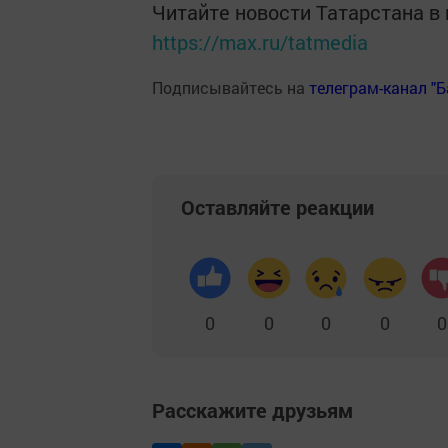
Читайте новости Татарстана 
https://max.ru/tatmedia
Подписывайтесь на
телеграм-канал "
Оставляйте реакции
0
0
0
0
0
Расскажите друзьям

Task:
Leaving out the pictures, print every record exactly as written.

Result of the exercise:
Читайте новости Татарстана 
https://max.ru/tatmedia
Подписывайтесь на
телеграм-канал "
Оставляйте реакции
0
0
0
0
0
Расскажите друзьям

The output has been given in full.